このようなテストのほかにも、同チームはコアGIMP開発者に委託されて特定のインタフェースに関わるタスクを引き受けてきた。GIMP 2.4の選択ツールと切り抜きツールの見直しもその1つである。
2.6への助走
もちろん、その時点で2.4の開発は数年目に入っていた。次の新しい開発サイクルの開始が迫っている今は、チャンスも大きいが課題も大きい。この段階から開発サイクルに関わることで、UIチームはコア開発者との協力のもとに、使い勝手のテストで明らかとなったすべての問題点に解決策を見出すことができる。
Sikking氏によると、このプロセスは分析に始まり、次いで戦術の方向性が設定され、最終的には厳密な解決策として実を結ぶ。チームの能力を信じて疑わない姿勢は見せつつも、Sikking氏は最近になって、一般からの意見に対してデザインプロセスの門戸を開く、異例の措置に踏み切った。
すべてはこの8月、Esteban Barahona氏がUI変更案のモックアップを投稿してもよいだろうかと、gimp-developerメーリングリストで問いかけたことに始まる。これがSikking氏を動かし、氏はGIMP UI Brainstormブログを開設することで要望に応じた。
誰でも自分のアイデアをモデレータのアドレスに電子メールで送信すれば、ブログに公開できる。Sikking氏のチームが決めた条件はシンプルだ。受け付けるのはイメージのみ(必要な説明はイメージ自体に含めること)、他人の案を批判する送信物は受け付けない、すべての送信物にはCreative Commons Attribution ShareAlike 3.0ライセンスが適用される。
他人の案を批判しないことは重要だ。
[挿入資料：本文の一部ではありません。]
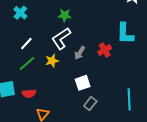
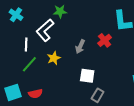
white L-shape: (61, 38) -> (45, 30), moved
white line: (26, 44) -> (26, 45), turned -32
white square: (83, 83) -> (87, 76), turned 35

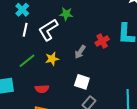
red cross: (105, 40) -> (102, 41), moved
white line: (26, 45) -> (25, 30), moved
red semicircle: (35, 94) -> (42, 89), moved

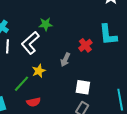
green line: (27, 61) -> (22, 84), moved
white square: (82, 82) -> (83, 87), moved

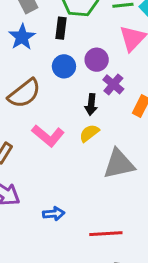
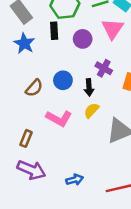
purple circle: (97, 60) -> (83, 39), moved
blue circle: (64, 66) -> (63, 80), moved
brown semicircle: (24, 93) -> (34, 88), size x0.7

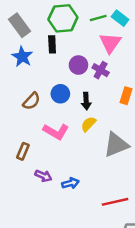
purple circle: (83, 39) -> (78, 65), moved
purple cross: (104, 68) -> (101, 70), moved
purple arrow: (31, 170) -> (43, 176), moved, size x0.6
blue arrow: (75, 180) -> (70, 183), moved

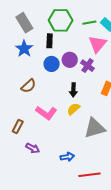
blue circle: (60, 94) -> (52, 64), moved
blue arrow: (70, 183) -> (67, 157), moved

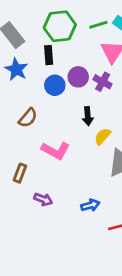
yellow semicircle: (73, 109) -> (103, 136), moved

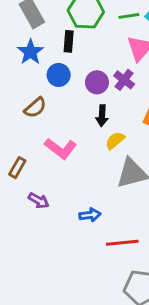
purple circle: (78, 77) -> (97, 82), moved
blue circle: (55, 85) -> (59, 75), moved

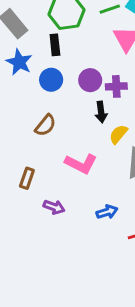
purple cross: (124, 80) -> (116, 86), moved, turned -30
brown semicircle: (35, 108) -> (45, 125), moved
pink L-shape: (61, 148) -> (81, 164), moved

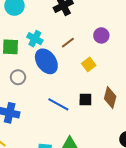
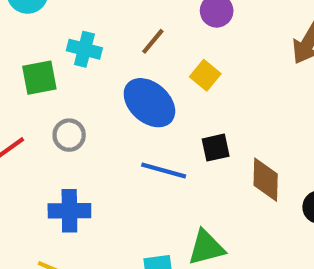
blue ellipse: (46, 61) -> (149, 103), moved
brown diamond: (110, 98) -> (266, 180), moved

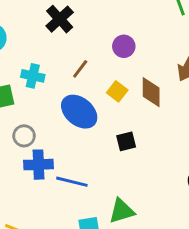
blue line: (164, 170) -> (72, 182), moved
brown diamond: (266, 180) -> (151, 92), moved
blue cross: (69, 211) -> (39, 165), moved

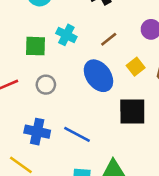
black square: (126, 141) -> (132, 111), size x1.6
blue cross: (39, 165) -> (37, 132), moved

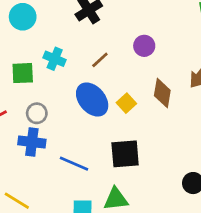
yellow square: (136, 67) -> (126, 103), moved
black square: (132, 111) -> (125, 154), moved
blue cross: (37, 132) -> (32, 142), moved

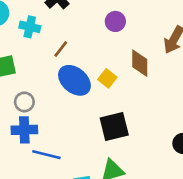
cyan cross: (55, 59) -> (30, 27), moved
brown line: (100, 60) -> (61, 49), moved
blue line: (74, 164) -> (46, 155), moved

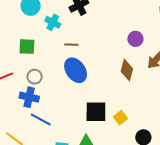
purple circle: (115, 21) -> (135, 39), moved
brown line: (61, 49) -> (71, 45), turned 40
yellow square: (107, 78) -> (120, 118), moved

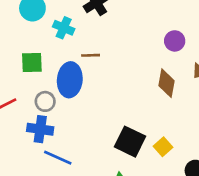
blue ellipse: (76, 70) -> (70, 80), moved, turned 45
black square: (96, 112) -> (130, 142), turned 30

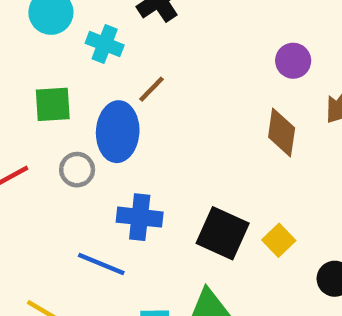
brown line: (91, 55) -> (152, 89), turned -42
blue cross: (40, 129) -> (140, 217), moved

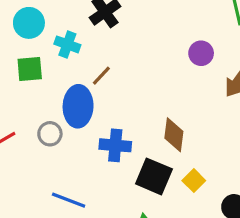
green square: (53, 104) -> (30, 69), moved
brown diamond: (282, 133) -> (174, 135), moved
blue cross: (140, 217) -> (115, 145), moved

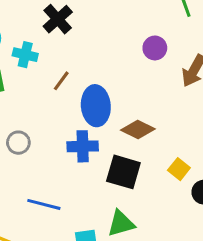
blue ellipse: (78, 106) -> (96, 106), moved
brown diamond: (174, 135) -> (138, 130), turned -64
yellow square: (194, 181) -> (179, 169), moved

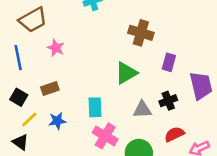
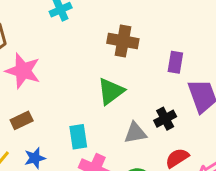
pink star: (56, 48) -> (23, 71), size x1.6
purple rectangle: (169, 62) -> (175, 62), moved

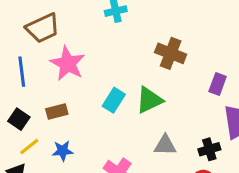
black cross: (165, 119) -> (209, 149), moved
cyan rectangle: (78, 137) -> (114, 100), moved, turned 30

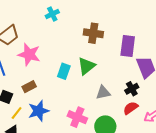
purple rectangle: (218, 84) -> (128, 46), size x1.5
blue star: (63, 151) -> (39, 111), size x1.5

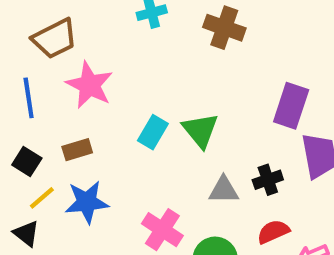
brown cross: (93, 33) -> (224, 28), moved
green triangle: (86, 66) -> (200, 130), turned -42
black cross: (132, 89) -> (268, 180), moved

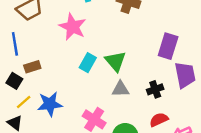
pink star: (89, 85) -> (73, 27), moved
brown rectangle: (77, 150) -> (32, 67), moved
gray triangle: (224, 190) -> (120, 89), moved

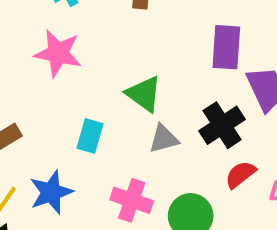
cyan rectangle: (88, 63) -> (90, 136), moved
black cross: (155, 89) -> (222, 125), size x1.5

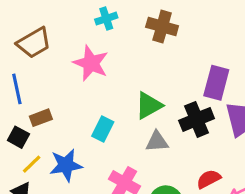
green triangle: (144, 94) -> (149, 105), turned 44
black cross: (222, 125) -> (197, 119), moved

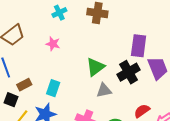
pink star: (91, 63) -> (53, 44), size x0.6
cyan rectangle: (103, 129) -> (53, 88), moved

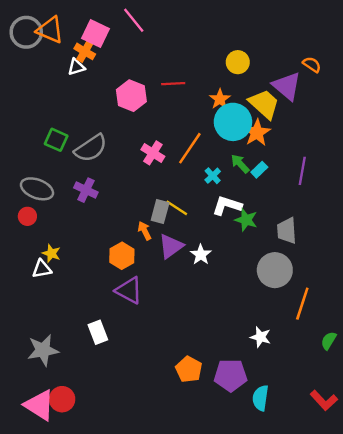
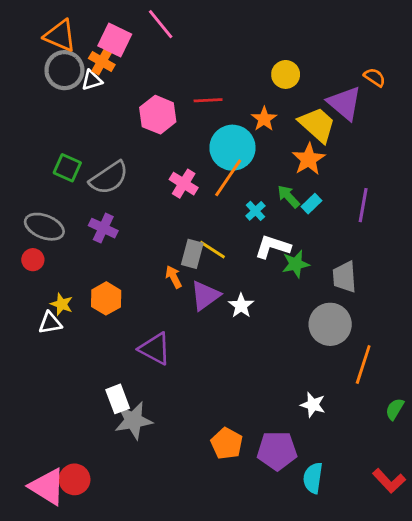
gray circle: (26, 32) -> (64, 70), moved
cyan circle: (233, 122) -> (232, 148), moved
green star: (246, 220) -> (296, 264), turned -30
orange hexagon: (122, 256) -> (106, 298), moved
gray star: (43, 350) -> (133, 421), moved

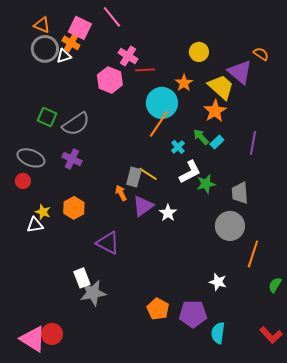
orange triangle: (60, 36) -> (42, 25), size x0.7
pink cross: (184, 184) -> (128, 56), moved
white L-shape: (273, 247) -> (190, 172), turned 135

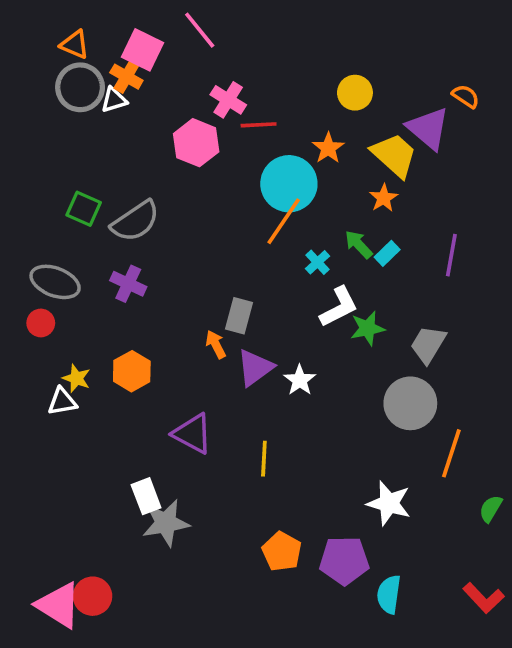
orange star: (215, 111) -> (384, 198), size x0.7
yellow line: (148, 174) -> (264, 459), moved, turned 60
gray trapezoid: (240, 193) -> (428, 344), turned 35
white star: (218, 282) -> (389, 503), size x1.4

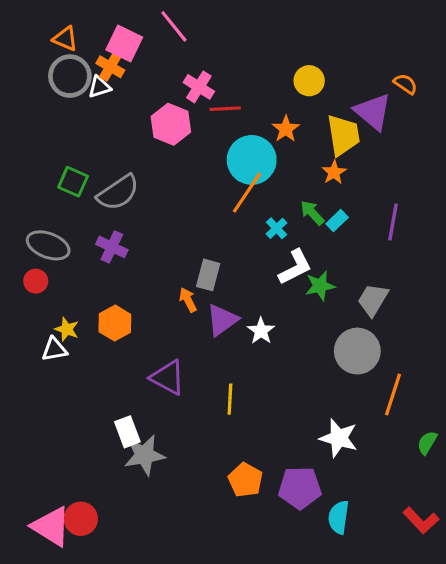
yellow trapezoid: (394, 155) -> (343, 135), turned 39

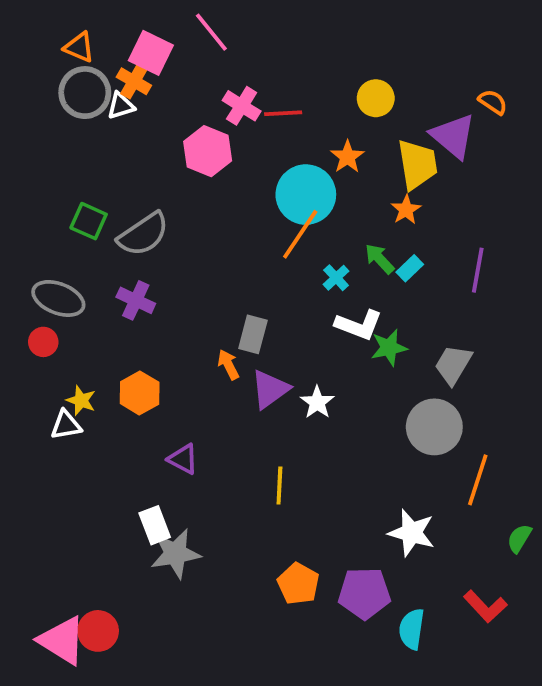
red line: (225, 109) -> (283, 113), moved
white L-shape: (295, 267) -> (359, 325), turned 48
purple triangle: (168, 377) -> (183, 459), moved, size x0.7
red L-shape: (421, 520) -> (485, 606), moved

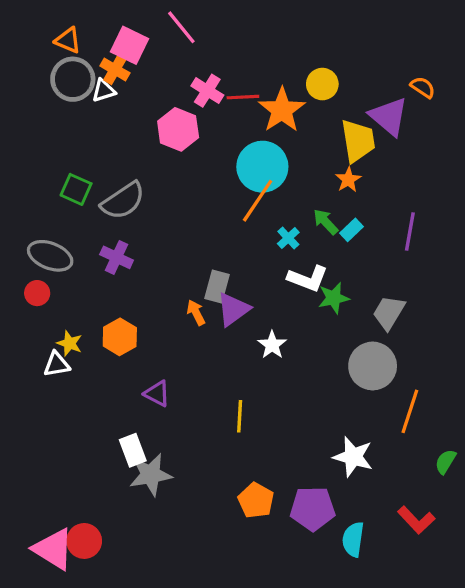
orange star: (347, 157) -> (282, 110), moved, size x1.6
purple triangle: (270, 389) -> (233, 309), moved

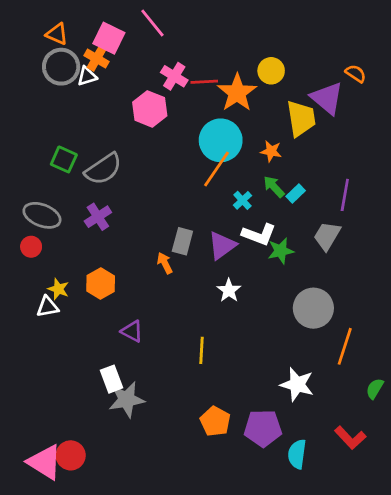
orange star: (348, 180) -> (271, 151), moved, turned -30
purple cross: (117, 257) -> (98, 217), turned 32
purple triangle: (233, 309) -> (222, 245), moved
gray trapezoid: (389, 313) -> (327, 236), moved

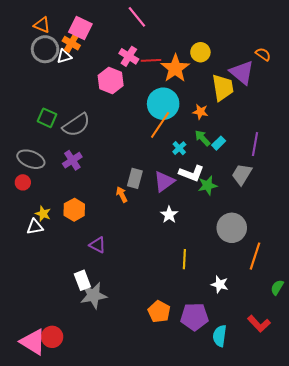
pink line: (152, 23) -> (137, 17), moved
yellow line: (202, 350) -> (184, 259), moved
white star: (297, 384) -> (220, 284), size x0.7

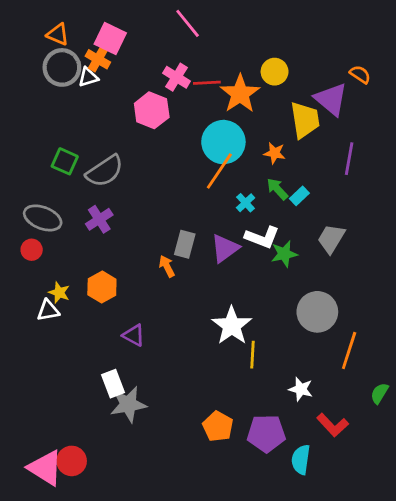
purple line: (255, 144) -> (349, 159), moved
white star: (169, 215) -> (232, 326), moved, size x1.6
red L-shape: (259, 324) -> (333, 425), moved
ブログの手引きに簡潔に書かれているとおり、「議論はブレーンストーミングを台無しにする」。そのため、このブレーンストーミングに関するディスカッションフォーラムは存在しない。ブログのコメント機能もオフになっている。
ただし、以前の案を土台とする新しい案の提出は許されている。Sikking氏がUIのブレーンストーミングを始めた理由の1つに、アイデアがたくさん集まることによって創造性が刺激され、さらに別のアイデアが生み出されるという期待がある。「来るものは拒まず。ブレーンストーミングのルールにさえ従っていればね。どんなものでも、別のアイデアのきっかけになりえます」
9月9日のブログ開設から、寄せられたモックアップの数は100件に迫る。Sikking氏によれば、これまでにルール違反のため却下された案は20件ほど。却下の理由で最も多いのは、イメージではなくテキストを送ってきたものと、他のアプリケーションのスクリーンショットをそのまま送ってきたものだ。
基本ルールに反しないが不適切にイメージを借用した案(以前の案より自分の案が優れているとして両者を並べたようなもの)については、Sikking氏は訂正を求める。だが、基本ルールを満たさない案は断りなく却下される。
プロセス公開の利点
これまでに投稿された案をざっと見てみると、多くの同じテーマが繰り返し現れていることがわかる。本当に独創的なアイデアは多くない。実際、プログラムとの対話に新しい方法を導入するよりは、単に見栄えにこだわっただけのものが多い。
それでも、これは非常に魅惑的な試みである。また、統制されたラボでの実験やアンケート調査では生み出されないがブレーンストーミング・プロセスでは見つかる宝石がある。提案は完全に自由意志によるものであり、その発想は実際に現場でアプリケーションを利用する本物のユーザから寄せられる。それに、UIデザインのプロセスほどオープンソースの精神と調和するものが他にあるだろうか。